Value Investing is Dead


Ask anyone. Nobody does that fuddy-duddy crap anymore. It’s boring as hell and doesn’t work.

Barron’s has written about the death of value investing… so has the Wall Street Journal. Even some of the value guys think that value doesn’t work anymore.

Well, allow me to dispute all of this with a resounding cry of “bullshit!”

First, the methodology for making this determination is ridiculous. The Russell Growth Index has indeed resounded and thrashed the Russell Value Index over the last decade. But that doesn’t mean anything.

The Russell Value Index is simply the 50% of the Russell 2000 ranked by price-to-book value. It tracks 1,000 stocks without an ounce of consideration given to quality and safety. The index has no relation whatsoever to value investing.

Value investing works because it’s not just a yardstick methodology that ranks the market by price-to-book value (a ratio that compares a company’s market value to the net assets of a company).

While investors use price-to-book to measure companies, true value investors only buy those that have a margin of safety. That’s defined as the ability of the company to survive. If company shares were to be liquidated tomorrow, they can do so at a profit based on the current price. And it’s what protects them from large losses in declining markets.

While I confess to loving a good liquidation arbitrage situation, they don’t happen that often. Looking for undervalued stocks that can recover and grow again with little to no risk of financial distress or declines in book value is the heart of pure value investing.

Value investing is how Warren Buffett and Charlie Munger got rich in the first place. It is the underlying principle that lies at the ear of the fortunes of Carl Icahn, Bill Ackerman, Seth Klarman, and a host of other billionaire investors.

“Ah-Ha,” goes up the cry. Warren and Charlie don’t use value investing anymore. They buy and hold good businesses.
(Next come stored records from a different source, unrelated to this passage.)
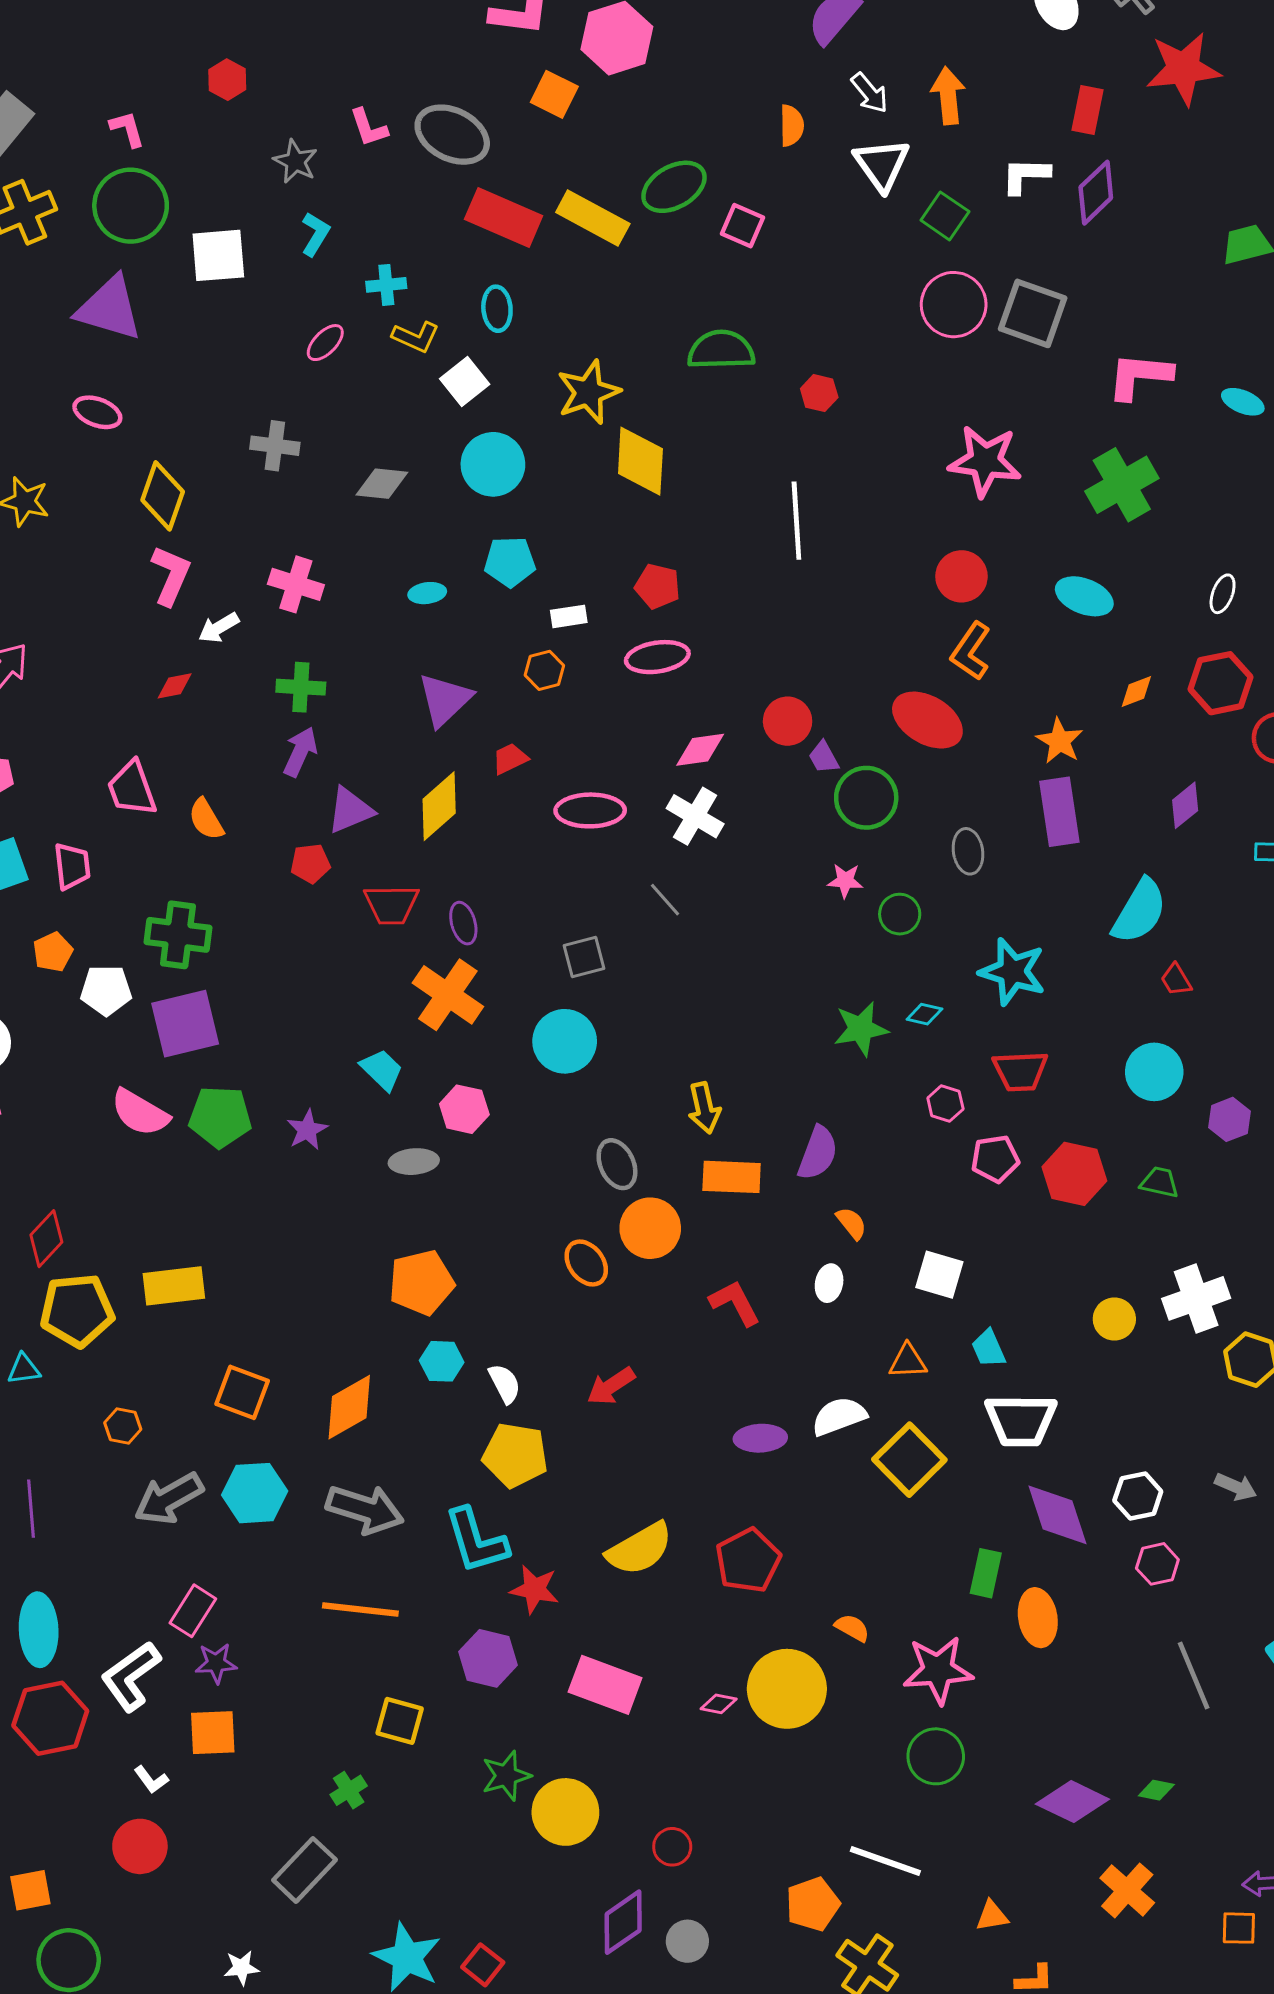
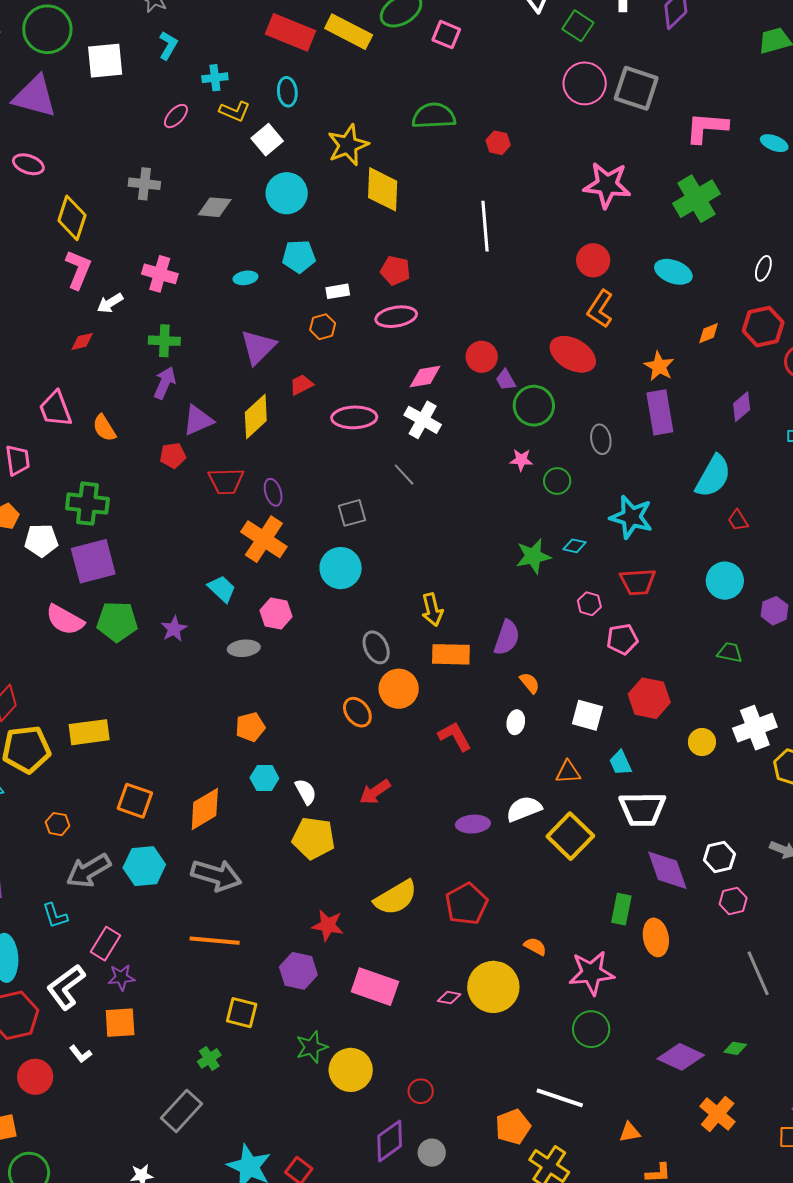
red hexagon: (1074, 1174) -> (649, 698), moved
orange pentagon: (421, 1283) -> (250, 727), size x0.7
cyan L-shape: (476, 1541) -> (55, 916), moved, size x0.6
red circle: (140, 1846) -> (35, 1077), moved

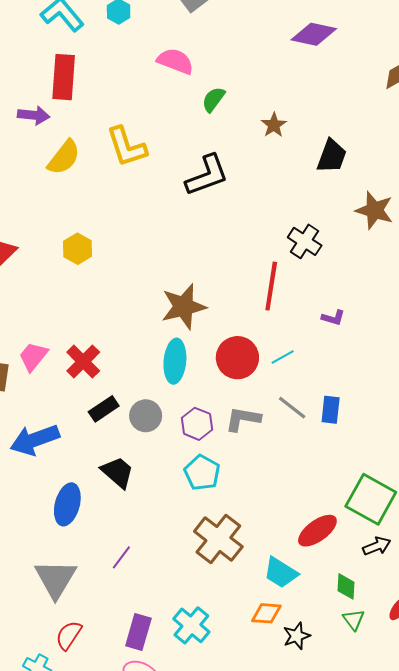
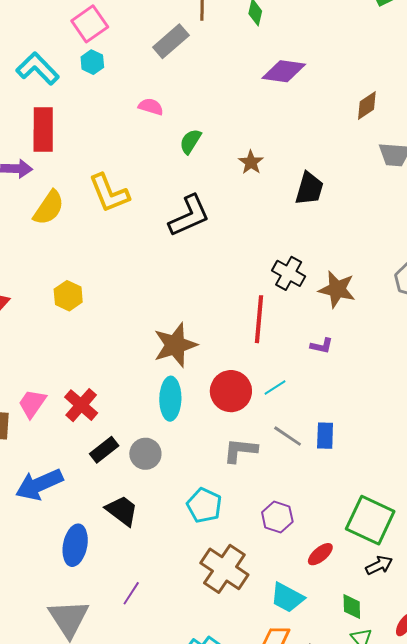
pink semicircle: (175, 61) -> (151, 107), size x0.7
brown star: (374, 210) -> (337, 289), moved
purple hexagon: (197, 424) -> (277, 517), moved
red ellipse: (317, 531) -> (320, 554), size x0.7

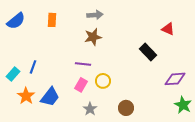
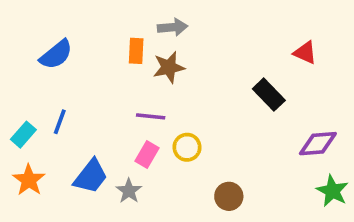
orange rectangle: (52, 20) -> (136, 51), moved
blue semicircle: (16, 21) -> (56, 55), moved
orange star: (26, 96) -> (29, 180), moved
gray star: (90, 109) -> (129, 191), moved

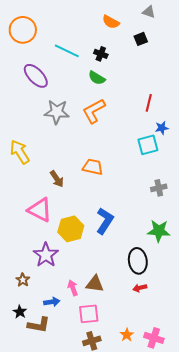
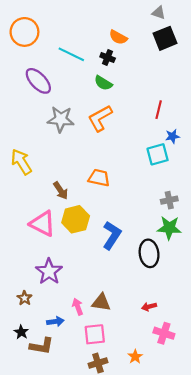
orange semicircle: (111, 22) -> (118, 37), moved
black square: (141, 39) -> (165, 38), moved, size x1.6
yellow hexagon: (71, 229) -> (76, 219), moved
green star: (159, 231) -> (169, 228), moved
black ellipse: (138, 261) -> (149, 253), moved
pink cross: (154, 338) -> (164, 333), moved

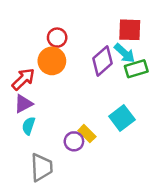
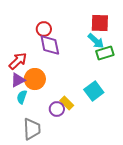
orange circle: (52, 61) -> (35, 79), moved
purple diamond: (102, 61) -> (50, 45), moved, turned -60

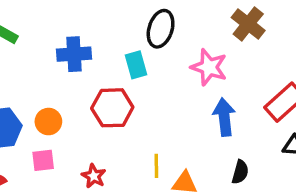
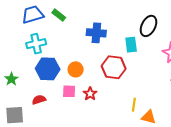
red star: (94, 176) -> (90, 94), moved

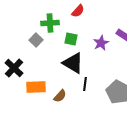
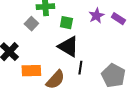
purple star: (101, 43) -> (96, 16), moved
brown semicircle: (60, 96) -> (55, 80), size x1.5

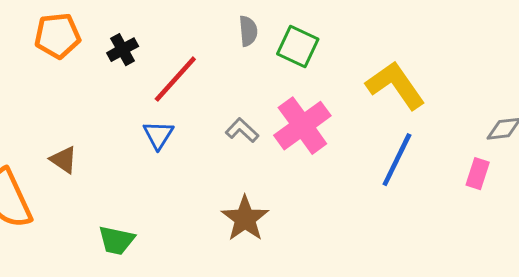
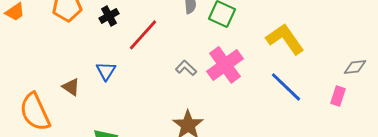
blue triangle: (158, 135) -> (106, 71), moved
blue line: (397, 160) -> (286, 87), turned -72

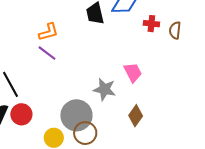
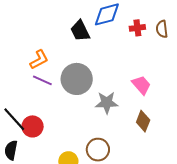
pink trapezoid: (133, 72) -> (141, 85), moved
red circle: (21, 114) -> (33, 126), moved
gray circle: (76, 115) -> (77, 79), moved

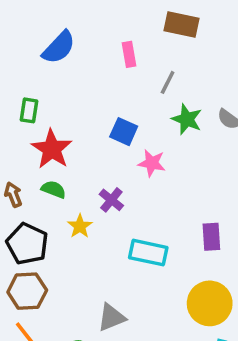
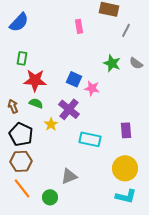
blue semicircle: (59, 47) -> (19, 22), moved
gray line: (168, 82) -> (126, 30), moved
blue square: (124, 132) -> (74, 79), moved
red star: (52, 149) -> (35, 80), turned -30
purple cross: (111, 200) -> (69, 109), size x1.5

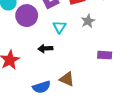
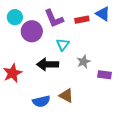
gray star: (88, 21) -> (84, 62), moved
black arrow: (45, 48) -> (48, 64), size x1.5

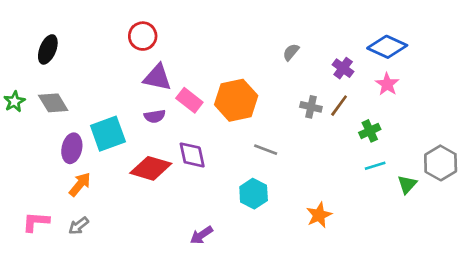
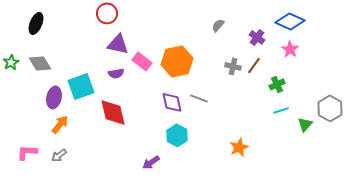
purple diamond: (192, 155) -> (172, 102), moved
red diamond: (151, 168) -> (113, 112), turned 60
cyan hexagon: (254, 194) -> (177, 135), moved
That’s true. However, it does not have one damn thing to do with value investing working or not working. It has to do with being too damn big for value investing to be a reasonable endeavor for them.

One does note that Warren and Charlie still do engage in a form of value-oriented investing, and almost no one realizes they do so. Warren and Charlie are buyers of good companies during a crash. But that’s a story for another day.

Value investing is not dead. It just simply doesn’t scale.

If you want to manage hundreds of millions or even billions of dollars, it will be hard to find enough old school value ideas to fill up your portfolio. If you are looking to be a superstar fund manager, value investing probably won’t work for you.

Let’s look at the purest form of asset-based value investing…

Ben Graham invented this strategy. And it’s how Warren Buffett and other legendary investors like Walter Schloss and Tweedy Browne made themselves extraordinarily wealthy. It is the simple idea of buying stocks for less than their liquidation value. The trick, however, is not to buy stocks in all of the companies trading below their liquidation value… but just those whose financial statements indicate that these overlooked companies will survive and eventually recover.

There are only 40 of these companies around at any given time. And as the market moves higher, that number will get only smaller and smaller. Right now, there are only about 15. The market cap of companies that make the “liquidation value cut” tend to be pretty small. They are rarely able to suddenly use their capital, put millions of dollars to work, and get rich collecting fees.

Those of us looking to make a ton of money and build our net worth don’t have that problem. We can buy smaller companies easily.

Using a simple strategy of buying companies that trade for less than their liquidation value and eventually selling them when they are fairly priced has yielded me annual returns of over 20% for the past 20 years.

Value investing is not dead.

In its purest form it is not only for the already rich. It’s the exclusive tool for those trying to get rich themselves.